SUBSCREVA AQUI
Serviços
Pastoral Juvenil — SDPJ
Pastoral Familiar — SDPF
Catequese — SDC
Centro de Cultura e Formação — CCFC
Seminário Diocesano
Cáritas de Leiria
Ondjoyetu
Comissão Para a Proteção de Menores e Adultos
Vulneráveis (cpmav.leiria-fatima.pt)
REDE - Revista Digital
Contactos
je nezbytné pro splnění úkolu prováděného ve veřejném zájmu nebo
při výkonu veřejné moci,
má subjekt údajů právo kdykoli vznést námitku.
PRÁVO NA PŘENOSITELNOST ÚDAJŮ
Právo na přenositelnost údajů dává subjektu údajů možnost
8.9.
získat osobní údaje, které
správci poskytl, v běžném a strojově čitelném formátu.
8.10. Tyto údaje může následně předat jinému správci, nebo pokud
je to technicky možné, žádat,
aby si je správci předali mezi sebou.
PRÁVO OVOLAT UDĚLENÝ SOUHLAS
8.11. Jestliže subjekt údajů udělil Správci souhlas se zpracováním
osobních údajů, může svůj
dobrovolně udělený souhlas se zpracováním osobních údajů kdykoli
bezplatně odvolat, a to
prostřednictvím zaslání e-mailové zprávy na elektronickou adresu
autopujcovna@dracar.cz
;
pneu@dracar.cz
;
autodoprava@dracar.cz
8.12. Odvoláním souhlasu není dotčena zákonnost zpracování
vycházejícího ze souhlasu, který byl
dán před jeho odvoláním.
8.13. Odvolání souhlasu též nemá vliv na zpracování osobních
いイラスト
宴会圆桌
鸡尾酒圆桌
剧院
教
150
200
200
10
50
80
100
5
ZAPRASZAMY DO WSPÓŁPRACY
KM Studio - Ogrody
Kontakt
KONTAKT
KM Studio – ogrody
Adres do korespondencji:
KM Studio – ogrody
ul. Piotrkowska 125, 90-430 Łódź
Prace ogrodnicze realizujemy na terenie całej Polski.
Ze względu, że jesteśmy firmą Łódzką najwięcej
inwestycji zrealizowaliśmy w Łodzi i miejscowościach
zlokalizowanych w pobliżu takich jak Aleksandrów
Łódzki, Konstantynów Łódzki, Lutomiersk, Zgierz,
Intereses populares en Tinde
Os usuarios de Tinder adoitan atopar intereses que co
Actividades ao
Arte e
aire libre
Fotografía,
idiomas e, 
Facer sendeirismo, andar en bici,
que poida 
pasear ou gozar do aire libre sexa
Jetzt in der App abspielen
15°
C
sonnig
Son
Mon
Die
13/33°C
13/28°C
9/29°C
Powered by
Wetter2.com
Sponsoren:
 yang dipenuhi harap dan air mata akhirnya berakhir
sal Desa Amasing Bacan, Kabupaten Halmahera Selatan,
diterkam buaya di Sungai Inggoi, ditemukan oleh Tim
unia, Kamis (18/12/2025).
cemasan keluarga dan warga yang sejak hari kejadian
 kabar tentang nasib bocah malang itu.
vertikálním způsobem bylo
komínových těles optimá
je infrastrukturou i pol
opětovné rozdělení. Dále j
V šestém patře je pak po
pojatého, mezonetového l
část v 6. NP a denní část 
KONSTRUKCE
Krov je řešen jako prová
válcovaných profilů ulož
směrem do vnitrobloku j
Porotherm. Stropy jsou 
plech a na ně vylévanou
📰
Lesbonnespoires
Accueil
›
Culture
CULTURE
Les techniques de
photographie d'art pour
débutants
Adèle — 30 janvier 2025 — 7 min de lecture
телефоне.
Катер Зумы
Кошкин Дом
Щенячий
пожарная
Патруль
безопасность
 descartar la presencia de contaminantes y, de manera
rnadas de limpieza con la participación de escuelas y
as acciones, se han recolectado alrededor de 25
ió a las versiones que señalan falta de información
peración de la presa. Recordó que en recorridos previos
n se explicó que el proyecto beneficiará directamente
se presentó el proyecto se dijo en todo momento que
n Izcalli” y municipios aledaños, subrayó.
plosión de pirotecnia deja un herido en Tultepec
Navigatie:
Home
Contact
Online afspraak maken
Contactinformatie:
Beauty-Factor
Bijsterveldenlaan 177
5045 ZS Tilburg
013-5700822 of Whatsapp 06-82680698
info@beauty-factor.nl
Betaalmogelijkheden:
■ ■ ■ ■ ■ ■ ■
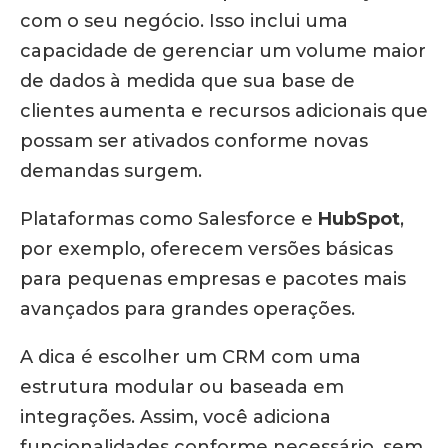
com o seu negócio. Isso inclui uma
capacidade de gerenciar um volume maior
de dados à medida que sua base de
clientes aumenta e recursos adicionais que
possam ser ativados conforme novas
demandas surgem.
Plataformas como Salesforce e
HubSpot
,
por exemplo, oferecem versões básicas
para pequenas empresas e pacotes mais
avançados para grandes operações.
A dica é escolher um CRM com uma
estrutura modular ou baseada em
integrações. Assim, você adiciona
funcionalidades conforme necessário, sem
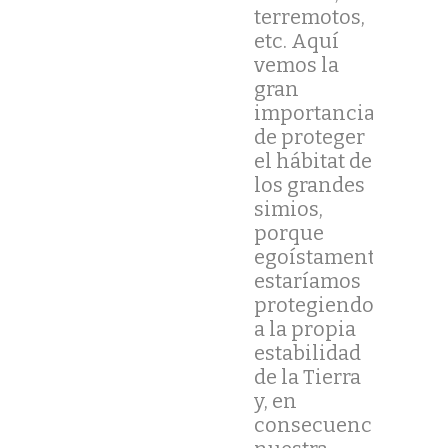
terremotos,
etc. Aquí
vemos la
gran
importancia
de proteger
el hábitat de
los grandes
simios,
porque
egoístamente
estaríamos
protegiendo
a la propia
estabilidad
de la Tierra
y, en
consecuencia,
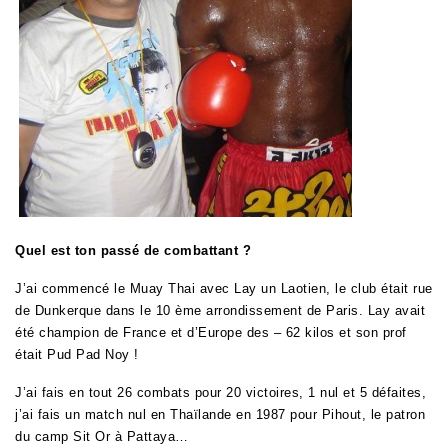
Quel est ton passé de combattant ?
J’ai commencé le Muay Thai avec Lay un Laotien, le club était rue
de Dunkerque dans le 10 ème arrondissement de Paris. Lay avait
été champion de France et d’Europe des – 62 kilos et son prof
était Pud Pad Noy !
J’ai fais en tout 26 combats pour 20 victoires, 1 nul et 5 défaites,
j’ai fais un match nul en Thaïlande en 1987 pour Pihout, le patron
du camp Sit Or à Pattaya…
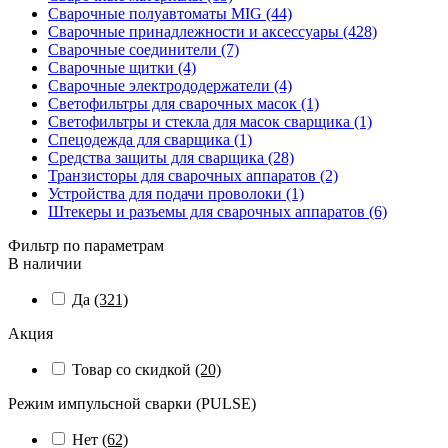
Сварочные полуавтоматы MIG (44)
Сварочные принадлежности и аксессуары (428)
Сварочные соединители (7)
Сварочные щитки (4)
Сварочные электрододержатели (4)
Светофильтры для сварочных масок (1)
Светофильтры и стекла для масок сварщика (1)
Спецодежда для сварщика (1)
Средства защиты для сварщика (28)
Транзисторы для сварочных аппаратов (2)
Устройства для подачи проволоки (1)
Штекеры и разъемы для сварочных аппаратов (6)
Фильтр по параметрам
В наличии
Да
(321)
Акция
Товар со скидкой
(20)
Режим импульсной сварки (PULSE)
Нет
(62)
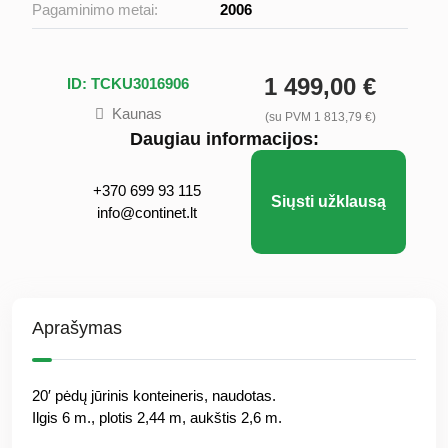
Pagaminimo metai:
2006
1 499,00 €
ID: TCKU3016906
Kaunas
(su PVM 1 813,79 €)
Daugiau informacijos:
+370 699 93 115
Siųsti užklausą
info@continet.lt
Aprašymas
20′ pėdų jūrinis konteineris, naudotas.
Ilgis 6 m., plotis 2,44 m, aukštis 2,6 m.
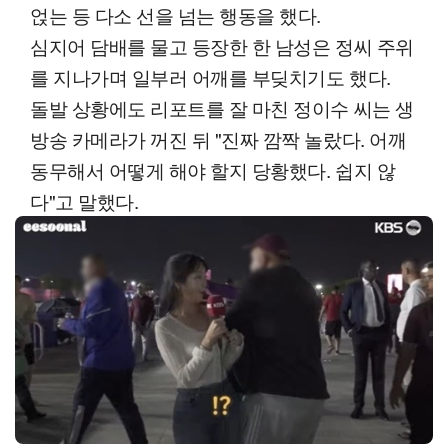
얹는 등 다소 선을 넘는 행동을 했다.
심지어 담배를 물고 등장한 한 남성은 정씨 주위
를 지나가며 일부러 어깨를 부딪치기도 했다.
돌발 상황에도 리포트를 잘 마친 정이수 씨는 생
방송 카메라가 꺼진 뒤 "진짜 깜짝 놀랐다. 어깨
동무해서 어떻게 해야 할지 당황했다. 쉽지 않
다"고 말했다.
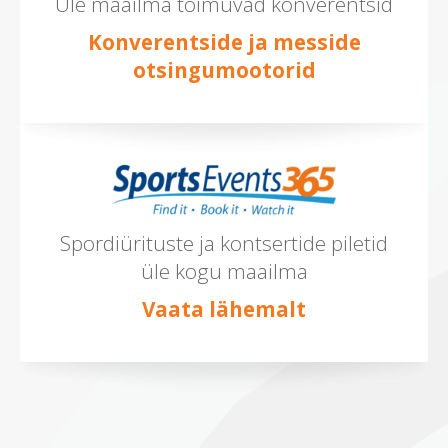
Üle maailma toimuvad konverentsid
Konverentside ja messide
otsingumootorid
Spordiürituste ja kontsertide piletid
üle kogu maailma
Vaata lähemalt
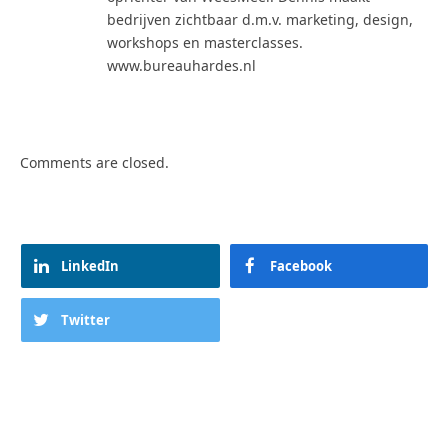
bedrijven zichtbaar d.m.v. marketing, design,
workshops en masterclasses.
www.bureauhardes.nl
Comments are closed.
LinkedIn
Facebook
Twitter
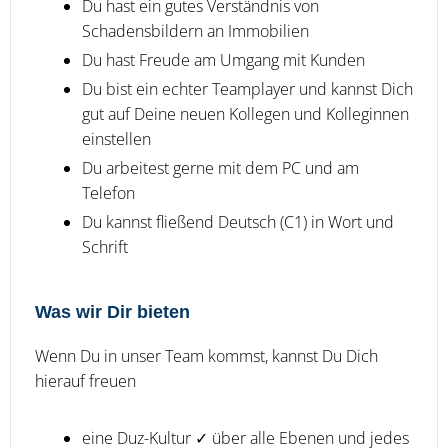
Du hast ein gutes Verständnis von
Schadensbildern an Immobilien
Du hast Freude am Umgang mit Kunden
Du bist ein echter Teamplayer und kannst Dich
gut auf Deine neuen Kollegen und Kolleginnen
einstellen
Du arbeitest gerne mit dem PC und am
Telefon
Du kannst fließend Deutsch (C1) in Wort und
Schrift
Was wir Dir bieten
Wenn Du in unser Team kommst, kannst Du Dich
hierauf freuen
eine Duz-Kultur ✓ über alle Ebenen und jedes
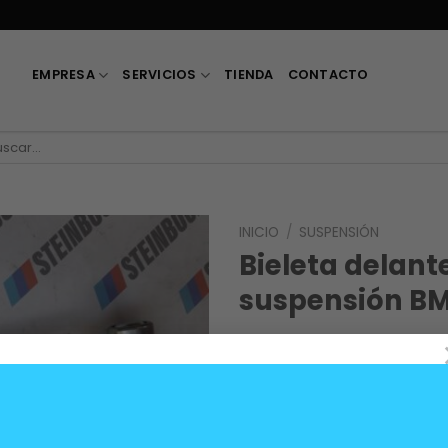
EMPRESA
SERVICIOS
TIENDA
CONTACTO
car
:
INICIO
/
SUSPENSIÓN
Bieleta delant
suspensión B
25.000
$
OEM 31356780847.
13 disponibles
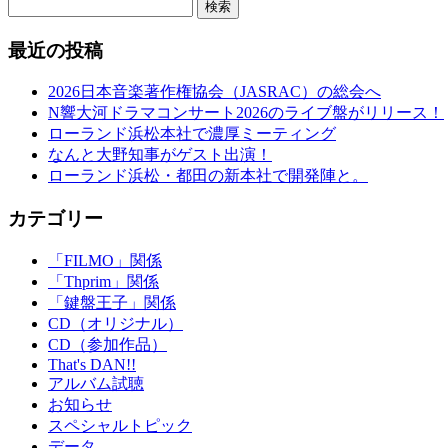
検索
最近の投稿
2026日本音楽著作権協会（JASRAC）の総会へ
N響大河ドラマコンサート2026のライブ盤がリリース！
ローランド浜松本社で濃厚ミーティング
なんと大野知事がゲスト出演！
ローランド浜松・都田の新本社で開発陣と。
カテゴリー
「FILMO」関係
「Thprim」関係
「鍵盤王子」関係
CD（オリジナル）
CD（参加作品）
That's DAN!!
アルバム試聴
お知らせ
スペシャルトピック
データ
■ ■ ■ ■ ■ ■ ■
▸ ABOUT THIS TASK:
Using the data above, reproduce exactly the lines from the line that contains "Wetter2.com" through the line that contains "ió a las versiones", including both.

▸ ANSWER SPACE:
Wetter2.com
Sponsoren:
 yang dipenuhi harap dan air mata akhirnya berakhir
sal Desa Amasing Bacan, Kabupaten Halmahera Selatan,
diterkam buaya di Sungai Inggoi, ditemukan oleh Tim
unia, Kamis (18/12/2025).
cemasan keluarga dan warga yang sejak hari kejadian
 kabar tentang nasib bocah malang itu.
vertikálním způsobem bylo
komínových těles optimá
je infrastrukturou i pol
opětovné rozdělení. Dále j
V šestém patře je pak po
pojatého, mezonetového l
část v 6. NP a denní část 
KONSTRUKCE
Krov je řešen jako prová
válcovaných profilů ulož
směrem do vnitrobloku j
Porotherm. Stropy jsou 
plech a na ně vylévanou
📰
Lesbonnespoires
Accueil
›
Culture
CULTURE
Les techniques de
photographie d'art pour
débutants
Adèle — 30 janvier 2025 — 7 min de lecture
телефоне.
Катер Зумы
Кошкин Дом
Щенячий
пожарная
Патруль
безопасность
 descartar la presencia de contaminantes y, de manera
rnadas de limpieza con la participación de escuelas y
as acciones, se han recolectado alrededor de 25
ió a las versiones que señalan falta de información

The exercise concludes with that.